* _TASK DESCRIPTION_
Write out the data below exactly, beginning with the first line and ending once the line that has "erfolgreichsten und langlebigsten" is written.

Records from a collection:
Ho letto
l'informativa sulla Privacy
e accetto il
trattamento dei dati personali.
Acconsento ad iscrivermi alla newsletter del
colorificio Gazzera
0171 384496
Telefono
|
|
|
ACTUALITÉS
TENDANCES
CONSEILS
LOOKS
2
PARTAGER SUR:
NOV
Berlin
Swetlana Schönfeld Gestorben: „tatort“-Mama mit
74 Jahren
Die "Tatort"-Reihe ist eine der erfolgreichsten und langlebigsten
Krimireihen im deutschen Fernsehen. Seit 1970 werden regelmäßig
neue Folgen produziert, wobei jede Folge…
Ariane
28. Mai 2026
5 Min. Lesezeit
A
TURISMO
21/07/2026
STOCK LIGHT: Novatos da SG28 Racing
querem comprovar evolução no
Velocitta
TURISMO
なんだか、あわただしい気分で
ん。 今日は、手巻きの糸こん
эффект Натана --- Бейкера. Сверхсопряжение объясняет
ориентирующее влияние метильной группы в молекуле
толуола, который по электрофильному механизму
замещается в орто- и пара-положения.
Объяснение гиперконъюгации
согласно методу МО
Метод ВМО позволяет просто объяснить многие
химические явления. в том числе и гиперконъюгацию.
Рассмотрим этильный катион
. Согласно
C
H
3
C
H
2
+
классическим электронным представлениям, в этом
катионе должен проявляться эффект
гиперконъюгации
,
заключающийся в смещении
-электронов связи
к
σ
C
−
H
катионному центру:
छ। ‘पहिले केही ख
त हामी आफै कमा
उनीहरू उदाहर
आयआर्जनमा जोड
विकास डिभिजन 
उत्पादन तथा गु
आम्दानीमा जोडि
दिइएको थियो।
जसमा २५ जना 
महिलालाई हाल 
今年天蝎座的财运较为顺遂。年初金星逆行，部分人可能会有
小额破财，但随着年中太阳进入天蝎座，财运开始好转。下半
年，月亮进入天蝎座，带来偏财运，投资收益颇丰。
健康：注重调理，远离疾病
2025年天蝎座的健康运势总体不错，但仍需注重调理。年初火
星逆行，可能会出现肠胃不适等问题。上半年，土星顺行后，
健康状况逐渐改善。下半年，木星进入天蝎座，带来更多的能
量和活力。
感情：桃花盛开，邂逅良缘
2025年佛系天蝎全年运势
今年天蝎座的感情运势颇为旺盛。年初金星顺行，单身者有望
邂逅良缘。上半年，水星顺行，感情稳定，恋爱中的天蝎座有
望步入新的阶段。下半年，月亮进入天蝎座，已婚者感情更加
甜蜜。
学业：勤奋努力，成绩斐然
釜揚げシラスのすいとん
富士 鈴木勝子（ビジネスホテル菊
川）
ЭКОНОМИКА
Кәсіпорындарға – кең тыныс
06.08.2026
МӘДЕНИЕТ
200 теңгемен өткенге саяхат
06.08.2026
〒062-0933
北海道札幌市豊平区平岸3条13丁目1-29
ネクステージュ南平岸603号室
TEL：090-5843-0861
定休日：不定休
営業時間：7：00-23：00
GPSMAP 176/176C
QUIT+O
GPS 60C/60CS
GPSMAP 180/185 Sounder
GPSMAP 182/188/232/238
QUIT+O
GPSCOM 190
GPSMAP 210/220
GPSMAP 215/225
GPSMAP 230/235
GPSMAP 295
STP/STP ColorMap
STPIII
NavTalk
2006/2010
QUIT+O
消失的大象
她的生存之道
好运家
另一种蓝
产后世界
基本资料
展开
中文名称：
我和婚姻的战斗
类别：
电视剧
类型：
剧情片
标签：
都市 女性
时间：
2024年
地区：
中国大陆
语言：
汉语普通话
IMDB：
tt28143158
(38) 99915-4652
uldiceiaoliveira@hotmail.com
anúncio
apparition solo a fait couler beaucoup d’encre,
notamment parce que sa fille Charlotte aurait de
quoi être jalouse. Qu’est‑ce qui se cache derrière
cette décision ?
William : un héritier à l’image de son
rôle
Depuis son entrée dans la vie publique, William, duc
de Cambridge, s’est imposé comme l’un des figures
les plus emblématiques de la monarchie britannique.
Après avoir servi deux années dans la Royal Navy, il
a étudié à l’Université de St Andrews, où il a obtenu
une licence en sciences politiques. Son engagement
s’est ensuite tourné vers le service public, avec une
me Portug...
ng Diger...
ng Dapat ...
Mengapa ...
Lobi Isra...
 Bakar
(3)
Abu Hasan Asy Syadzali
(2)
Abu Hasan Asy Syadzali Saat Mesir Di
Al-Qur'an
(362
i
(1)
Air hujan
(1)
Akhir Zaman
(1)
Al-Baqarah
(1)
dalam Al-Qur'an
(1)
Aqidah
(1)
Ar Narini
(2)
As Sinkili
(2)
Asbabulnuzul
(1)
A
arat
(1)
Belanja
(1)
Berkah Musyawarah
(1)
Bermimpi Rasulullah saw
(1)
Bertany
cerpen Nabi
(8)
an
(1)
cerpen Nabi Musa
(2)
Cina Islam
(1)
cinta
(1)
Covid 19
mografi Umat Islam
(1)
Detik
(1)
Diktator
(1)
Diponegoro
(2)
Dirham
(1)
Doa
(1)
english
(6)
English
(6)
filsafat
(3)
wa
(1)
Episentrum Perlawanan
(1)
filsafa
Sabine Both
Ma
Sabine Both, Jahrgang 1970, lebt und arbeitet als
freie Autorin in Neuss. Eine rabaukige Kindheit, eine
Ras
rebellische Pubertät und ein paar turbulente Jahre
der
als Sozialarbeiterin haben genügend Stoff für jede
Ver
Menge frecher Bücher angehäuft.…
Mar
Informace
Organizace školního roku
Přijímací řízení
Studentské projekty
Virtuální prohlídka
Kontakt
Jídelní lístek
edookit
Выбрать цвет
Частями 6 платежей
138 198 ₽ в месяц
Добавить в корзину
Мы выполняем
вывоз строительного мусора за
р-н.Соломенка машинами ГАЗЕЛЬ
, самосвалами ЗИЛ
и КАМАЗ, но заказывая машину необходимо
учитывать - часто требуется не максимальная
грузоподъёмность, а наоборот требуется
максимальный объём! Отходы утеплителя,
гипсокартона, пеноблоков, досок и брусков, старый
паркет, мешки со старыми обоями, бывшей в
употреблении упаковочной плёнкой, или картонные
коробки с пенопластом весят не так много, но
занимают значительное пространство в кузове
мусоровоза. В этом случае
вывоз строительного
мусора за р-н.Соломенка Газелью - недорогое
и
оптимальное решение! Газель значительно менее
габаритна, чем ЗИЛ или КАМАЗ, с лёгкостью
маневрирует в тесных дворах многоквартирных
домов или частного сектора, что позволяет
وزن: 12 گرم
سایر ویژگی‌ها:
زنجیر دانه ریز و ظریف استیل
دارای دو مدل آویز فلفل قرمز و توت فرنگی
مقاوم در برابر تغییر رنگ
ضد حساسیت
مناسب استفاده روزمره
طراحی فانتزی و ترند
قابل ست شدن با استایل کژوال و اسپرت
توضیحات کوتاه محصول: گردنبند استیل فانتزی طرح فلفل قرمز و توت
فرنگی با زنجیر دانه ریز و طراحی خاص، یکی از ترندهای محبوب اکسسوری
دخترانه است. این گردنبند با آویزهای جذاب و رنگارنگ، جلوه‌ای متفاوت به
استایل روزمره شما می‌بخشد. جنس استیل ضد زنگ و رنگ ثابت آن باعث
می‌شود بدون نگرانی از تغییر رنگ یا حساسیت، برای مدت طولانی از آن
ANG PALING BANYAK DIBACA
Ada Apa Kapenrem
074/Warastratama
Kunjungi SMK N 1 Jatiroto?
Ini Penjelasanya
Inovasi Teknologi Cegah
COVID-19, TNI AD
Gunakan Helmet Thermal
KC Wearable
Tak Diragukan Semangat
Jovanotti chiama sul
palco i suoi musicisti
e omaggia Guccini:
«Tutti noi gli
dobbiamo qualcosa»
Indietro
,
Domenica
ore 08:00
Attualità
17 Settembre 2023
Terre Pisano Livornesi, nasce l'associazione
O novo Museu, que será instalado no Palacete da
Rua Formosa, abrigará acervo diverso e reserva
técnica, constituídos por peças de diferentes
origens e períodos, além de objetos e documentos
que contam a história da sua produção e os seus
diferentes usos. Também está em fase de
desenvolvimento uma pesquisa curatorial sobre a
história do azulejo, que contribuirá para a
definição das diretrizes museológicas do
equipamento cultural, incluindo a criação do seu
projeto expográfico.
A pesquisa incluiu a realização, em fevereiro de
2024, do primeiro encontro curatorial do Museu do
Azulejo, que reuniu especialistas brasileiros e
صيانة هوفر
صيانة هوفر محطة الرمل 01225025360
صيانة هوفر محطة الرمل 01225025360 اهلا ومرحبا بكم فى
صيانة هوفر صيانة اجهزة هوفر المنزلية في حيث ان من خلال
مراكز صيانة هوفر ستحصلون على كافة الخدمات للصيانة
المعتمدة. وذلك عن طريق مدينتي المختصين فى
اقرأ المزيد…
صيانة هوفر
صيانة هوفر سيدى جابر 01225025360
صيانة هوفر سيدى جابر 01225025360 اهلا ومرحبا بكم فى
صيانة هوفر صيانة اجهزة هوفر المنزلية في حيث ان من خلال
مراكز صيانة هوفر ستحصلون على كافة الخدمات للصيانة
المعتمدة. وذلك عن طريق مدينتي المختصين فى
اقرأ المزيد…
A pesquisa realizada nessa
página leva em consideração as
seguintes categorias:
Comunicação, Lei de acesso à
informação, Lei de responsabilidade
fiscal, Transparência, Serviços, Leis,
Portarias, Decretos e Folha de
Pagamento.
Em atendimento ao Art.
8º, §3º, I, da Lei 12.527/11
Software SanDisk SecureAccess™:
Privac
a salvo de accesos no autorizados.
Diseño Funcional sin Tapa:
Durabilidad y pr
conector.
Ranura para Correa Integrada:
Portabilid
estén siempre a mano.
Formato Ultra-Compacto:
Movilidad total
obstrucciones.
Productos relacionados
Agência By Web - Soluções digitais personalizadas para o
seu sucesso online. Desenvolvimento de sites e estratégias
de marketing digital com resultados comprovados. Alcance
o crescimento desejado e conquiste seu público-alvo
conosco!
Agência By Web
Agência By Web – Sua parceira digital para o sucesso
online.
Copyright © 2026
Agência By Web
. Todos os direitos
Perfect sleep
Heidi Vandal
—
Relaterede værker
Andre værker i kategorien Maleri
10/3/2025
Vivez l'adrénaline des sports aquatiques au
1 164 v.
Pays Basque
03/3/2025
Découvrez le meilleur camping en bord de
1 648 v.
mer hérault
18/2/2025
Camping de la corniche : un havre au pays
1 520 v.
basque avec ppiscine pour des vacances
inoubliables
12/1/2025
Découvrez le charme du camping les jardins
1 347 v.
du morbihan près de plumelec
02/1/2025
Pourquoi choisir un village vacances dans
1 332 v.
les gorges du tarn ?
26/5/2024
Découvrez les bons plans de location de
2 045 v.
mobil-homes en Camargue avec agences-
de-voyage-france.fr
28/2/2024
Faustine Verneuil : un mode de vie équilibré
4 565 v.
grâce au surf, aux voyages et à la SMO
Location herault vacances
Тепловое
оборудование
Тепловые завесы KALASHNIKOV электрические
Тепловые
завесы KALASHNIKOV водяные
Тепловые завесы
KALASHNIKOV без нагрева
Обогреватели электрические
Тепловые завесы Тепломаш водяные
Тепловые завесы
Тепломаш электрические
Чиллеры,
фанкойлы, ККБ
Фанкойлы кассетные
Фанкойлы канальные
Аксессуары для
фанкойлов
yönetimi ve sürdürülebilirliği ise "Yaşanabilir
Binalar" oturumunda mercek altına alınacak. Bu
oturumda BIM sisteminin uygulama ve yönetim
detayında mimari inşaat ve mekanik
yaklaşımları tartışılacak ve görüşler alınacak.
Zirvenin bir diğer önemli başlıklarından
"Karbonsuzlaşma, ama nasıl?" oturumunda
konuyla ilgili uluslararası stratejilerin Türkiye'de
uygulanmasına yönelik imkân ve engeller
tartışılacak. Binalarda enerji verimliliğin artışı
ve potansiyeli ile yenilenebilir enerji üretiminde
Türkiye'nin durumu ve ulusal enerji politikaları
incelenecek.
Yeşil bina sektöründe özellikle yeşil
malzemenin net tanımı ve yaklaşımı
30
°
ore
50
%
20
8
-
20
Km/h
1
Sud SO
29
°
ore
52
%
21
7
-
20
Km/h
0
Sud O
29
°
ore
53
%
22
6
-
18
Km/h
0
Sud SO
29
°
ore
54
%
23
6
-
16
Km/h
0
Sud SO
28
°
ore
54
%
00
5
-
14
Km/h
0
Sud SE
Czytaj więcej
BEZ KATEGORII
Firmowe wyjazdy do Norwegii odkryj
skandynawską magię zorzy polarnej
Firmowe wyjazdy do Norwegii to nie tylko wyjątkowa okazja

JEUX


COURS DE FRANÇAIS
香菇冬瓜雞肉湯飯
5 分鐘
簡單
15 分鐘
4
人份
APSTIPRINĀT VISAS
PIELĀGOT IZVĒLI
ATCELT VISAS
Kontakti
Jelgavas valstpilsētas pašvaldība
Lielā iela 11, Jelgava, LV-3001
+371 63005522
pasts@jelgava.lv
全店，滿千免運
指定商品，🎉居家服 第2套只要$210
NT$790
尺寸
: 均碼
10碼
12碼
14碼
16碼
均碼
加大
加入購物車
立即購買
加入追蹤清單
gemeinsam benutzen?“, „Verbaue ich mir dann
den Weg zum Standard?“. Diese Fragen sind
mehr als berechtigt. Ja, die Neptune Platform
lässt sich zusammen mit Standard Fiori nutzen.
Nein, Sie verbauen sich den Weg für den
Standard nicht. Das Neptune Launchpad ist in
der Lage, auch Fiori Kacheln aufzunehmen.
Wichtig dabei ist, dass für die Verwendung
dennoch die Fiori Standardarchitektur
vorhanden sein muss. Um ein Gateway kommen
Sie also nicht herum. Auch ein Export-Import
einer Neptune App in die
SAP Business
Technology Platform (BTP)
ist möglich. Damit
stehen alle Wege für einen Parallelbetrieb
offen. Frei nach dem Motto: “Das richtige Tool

* _WRITTEN RESPONSE_
Ho letto
l'informativa sulla Privacy
e accetto il
trattamento dei dati personali.
Acconsento ad iscrivermi alla newsletter del
colorificio Gazzera
0171 384496
Telefono
|
|
|
ACTUALITÉS
TENDANCES
CONSEILS
LOOKS
2
PARTAGER SUR:
NOV
Berlin
Swetlana Schönfeld Gestorben: „tatort“-Mama mit
74 Jahren
Die "Tatort"-Reihe ist eine der erfolgreichsten und langlebigsten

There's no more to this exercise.